Polska rozmawia z USA o zwiększeniu eksportu tych produktów. Ambasada w Waszyngtonie przekaże do Waszyngtonu dziś wieczorem listę świeżych owoców i warzyw, które są najbardziej dotknięte rosyjskimi sankcjami, a które mogłyby trafić na tamtejszy rynek.

Damian Wnukowski analityk PISM w rozmowie z IAR podkreśla, że Amerykanie bronią swojego rynku przed owocami z UE. Dlatego na eksport polskich jabłek za ocean będziemy musieli poczekać. - Amerykanie to czołowy producent żywności. W samej produkcji jabłek ustępują tylko Chińczykom - zauważą ekspert.

Tony Housh, członek zarządu Amerykańskiej Izby Handlowej w Polsce podkreśla, że otwarcie amerykańskiego rynku będzie poprzedzone długimi negocjacjami z udziałem polityków i ekspertów. - Jest miejsce dla polskich owoców i warzyw na amerykańskim rynku - deklaruje Tony Housh.

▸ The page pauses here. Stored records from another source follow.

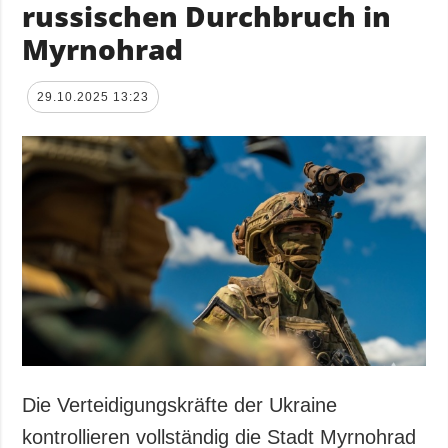
russischen Durchbruch in
Myrnohrad
29.10.2025 13:23
Die Verteidigungskräfte der Ukraine
kontrollieren vollständig die Stadt Myrnohrad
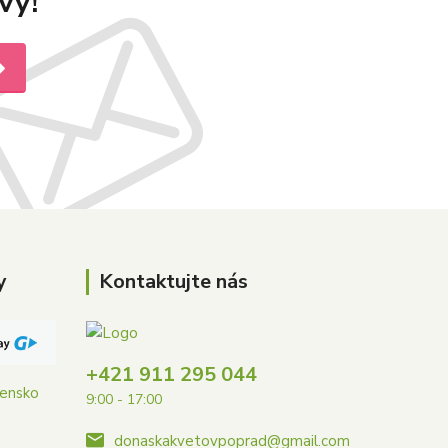
vy!
y
Kontaktujte nás
+421 911 295 044
vensko
9:00 - 17:00
donaskakvetovpoprad@gmail.com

Ekspert Amerykańskiej Izby Handlowej w Polsce dodaje, że porozumienie gospodarcze między Brukselą a Waszyngtonem ma być osiągnięte do końca przyszłego roku. Tony Housh przypomina, że Polska może obecnie eksportować do USA brokuły i paprykę.

Reklama

Również w radiowej Jedynce rzecznik Ministerstwa Spraw Zagranicznych Marcin Wojciechowski zaznaczył, że nie należy się jednak spodziewać natychmiastowych efektów po rozmowach w Waszyngtonie polskich dyplomatów. - To nie oznacza, że decyzja zostanie podjęta jutro. Amerykanie uprzedzali, że jest to długa procedura - tłumaczył rzecznik.

Stany Zjednoczone od lat nie dopuszczają świeżych owoców z krajów Unii Europejskiej na swój rynek. Przyczyny amerykańskiej blokady są bardzo proste. Chodzi przede wszystkim o ochronę tamtejszych rolników i producentów.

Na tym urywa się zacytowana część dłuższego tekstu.